Il ne faut pas perdre de vue que le Monténégro, ainsi que nous l'avons dit en commençant, est un pays de proscrits, d'ouskoks; il puise une partie de sa force dans cette vieille franchise, dont il est en possession, de donner asile à tous ceux qui souffrent et qui sont persécutés par les gouvernements limitrophes.

Ce petit peuple, animé par la foi religieuse, toujours debout contre les Turcs, faisant subir aux armées musulmanes les plus humiliants revers, vaincu lui-même souvent, mais jamais écrasé, présente un spectacle héroïque et vraiment digne de l'histoire.

Supprimez les ressorts de liberté et de religion qui font mouvoir le caractère national, aussitôt le Monténégrin perd sa physionomie particulière, il ne sait plus où puiser la force qui doit le faire vivre, il est fini comme homme et comme peuple.

D'un autre côté, en ne faisant aucune concession à l'esprit moderne, en restant dans la barbarie primitive, il s'attire l'inimitié irréconciliable de sa puissante voisine l'Autriche, il se trouve obligé de soutenir contre elle une lutte dans laquelle il doit succomber tôt ou tard.

C'est donc entre ces deux écueils que le gouvernement du Monténégro doit naviguer.

Danilo possède toutes les qualités nécessaires à l'exécution de cette politique de pondération et d'équilibre.
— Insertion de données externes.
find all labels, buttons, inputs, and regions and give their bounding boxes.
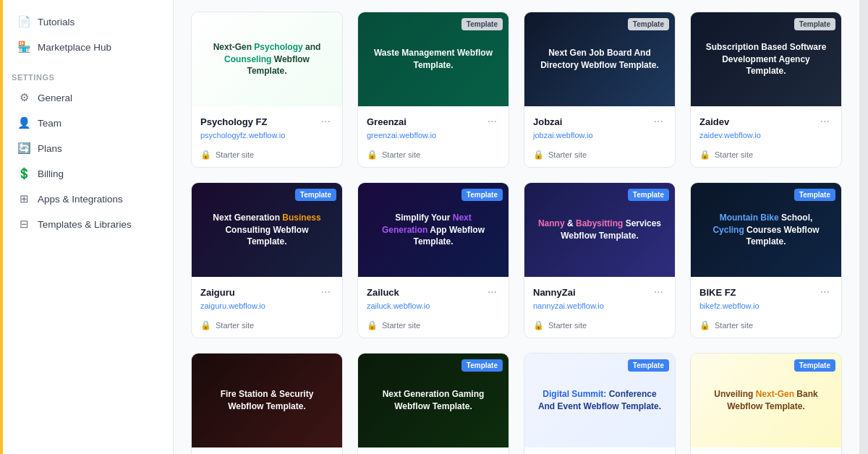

Jeune encore, ayant reçu une excellente éducation, connaissant pour les avoir visitées, les cours d'Autriche et de Russie, persuasif, éloquent, aimant son pays, il exerce sur ses compatriotes une influence égale à celle de son prédécesseur.

Pierre II était poète. On a de lui plusieurs ouvrages remarquables, entre autres:

Un poème remarquable par la vigueur et la vérité des scènes populaires, Stjepan Mail ou Étienne le Petit, imposteur hardi qui parvint, en trompant la crédulité naïve des Monténégrins, à se faire passer pour le tzar Pierre III.

Oledo (miroir), recueil des chants populaires serbes.